Basic Computer Architecture

A computer is a digital electronic machine that can be programmed to carry out sequences of arithmetic or logical operations, known as programs. Computers control a wide range of devices, such as servers, personal computers, mobile phones, Smart TVs, Wearable and IoT devices. These devices have different architectures but the basic compute hardware shares some common components. The von Neumann computer architecture that was described in 1945 (also known as the stored-program architecture), includes the following components that are still valid in modern computers:

  • A processing unit with both an arithmetic logic unit and processor registers
  • A control unit that includes an instruction register and a program counter
  • (Main) memory that stores data and instructions
  • External mass (secondary) storage
  • Input and output mechanisms

Basic computer architecture

Basic computer architecture

Central Processing Unit

At the heart of any computer is the CPU (also called a central processor, main processor or just processor), the hardware unit that executes the computer programs. If we want to humanize our computer, it would resemble the “brain” of the system. The CPU is basically composed of the following components:

  • Control Unit (CU): The main component that directs the operation of the processor.
  • Arithmetic Logic Unit (ALU): A combinational digital circuit that performs arithmetic and bitwise operations on integer binary numbers.
  • Processor Registers: A temporary storage area that holds instructions, storage addresses and other needed data for program execution.

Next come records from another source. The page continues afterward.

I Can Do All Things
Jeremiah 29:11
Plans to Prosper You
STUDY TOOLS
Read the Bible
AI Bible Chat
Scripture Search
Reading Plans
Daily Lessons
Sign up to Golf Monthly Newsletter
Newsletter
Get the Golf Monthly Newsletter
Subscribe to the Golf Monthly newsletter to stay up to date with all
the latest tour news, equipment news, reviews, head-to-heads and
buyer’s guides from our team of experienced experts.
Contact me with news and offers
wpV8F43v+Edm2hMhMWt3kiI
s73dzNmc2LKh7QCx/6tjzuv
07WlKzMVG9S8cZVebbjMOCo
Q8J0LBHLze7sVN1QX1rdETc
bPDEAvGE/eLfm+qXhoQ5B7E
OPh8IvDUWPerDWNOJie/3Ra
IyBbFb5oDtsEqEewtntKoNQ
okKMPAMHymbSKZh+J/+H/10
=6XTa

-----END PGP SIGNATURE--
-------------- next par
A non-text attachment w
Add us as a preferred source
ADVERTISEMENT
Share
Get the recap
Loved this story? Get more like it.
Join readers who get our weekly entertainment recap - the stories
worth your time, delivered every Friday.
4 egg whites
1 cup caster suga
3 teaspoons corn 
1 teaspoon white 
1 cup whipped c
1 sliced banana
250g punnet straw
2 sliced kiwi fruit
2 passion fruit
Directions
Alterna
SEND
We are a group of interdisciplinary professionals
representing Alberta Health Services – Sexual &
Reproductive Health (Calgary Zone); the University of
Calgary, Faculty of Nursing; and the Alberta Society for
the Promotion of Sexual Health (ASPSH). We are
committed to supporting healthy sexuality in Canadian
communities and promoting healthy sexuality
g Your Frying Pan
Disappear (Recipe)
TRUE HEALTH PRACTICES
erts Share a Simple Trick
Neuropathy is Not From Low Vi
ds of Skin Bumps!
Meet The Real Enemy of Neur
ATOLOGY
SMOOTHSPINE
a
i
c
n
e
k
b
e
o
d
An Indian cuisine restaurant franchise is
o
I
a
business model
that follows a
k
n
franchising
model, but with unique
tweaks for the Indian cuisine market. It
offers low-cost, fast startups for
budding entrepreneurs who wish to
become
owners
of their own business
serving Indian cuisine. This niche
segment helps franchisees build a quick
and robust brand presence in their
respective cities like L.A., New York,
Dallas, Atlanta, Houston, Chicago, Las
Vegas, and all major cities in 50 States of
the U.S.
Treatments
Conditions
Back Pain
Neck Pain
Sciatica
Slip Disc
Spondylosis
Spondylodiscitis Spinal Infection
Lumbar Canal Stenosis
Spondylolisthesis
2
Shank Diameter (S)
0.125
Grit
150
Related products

In a modern microprocessor all these components are implemented on a single, integrated circuit (“chip”).

The CPU It is capable of running computer programs that are written in machine code language (opcodes), consisting of machine language instructions. Each instruction is a very specific task, such as a load, a store, a jump, or an arithmetic/logic operation on one or more units of data in the CPU’s registers or memory. In order to execute a program, the CPU interacts with the main memory in a series of steps known as the Instruction (or Machine) Cycle:

  1. Fetch – In the first step, the CPU retrieves an instruction from the memory. The instruction’s location (address) in program memory is determined by the Program Counter (PC), which stores a number that identifies the address of the next instruction to be fetched. Then the control unit sends out a signal to copy the data from that address to the Instruction Register (IR). After an instruction is fetched, the PC is incremented by the length of the instruction so that it will contain the address of the next instruction in the sequence.
  2. Decode – Once an instruction is fetched and stored in the IR, the control unit needs to figure out how to use the instruction. During this stage, the encoded instruction presented in the instruction register is interpreted by the instrcution decoder, and then it is converted into signals, as defined by the CPU’s instruction set architecture (ISA).
  3. Execute – In the final step, the control unit takes the decoded information and passes it as electrical signals to the relevant parts of the CPU. Depending on the CPU architecture, this may consist of a single action or a sequence of actions. The action is then completed, typically in response to a clock pulse. Very often the results are written to an internal CPU register for quick access by subsequent instructions. In other cases results may be stored in the slower, but less expensive and higher capacity main memory, or sent to an output device.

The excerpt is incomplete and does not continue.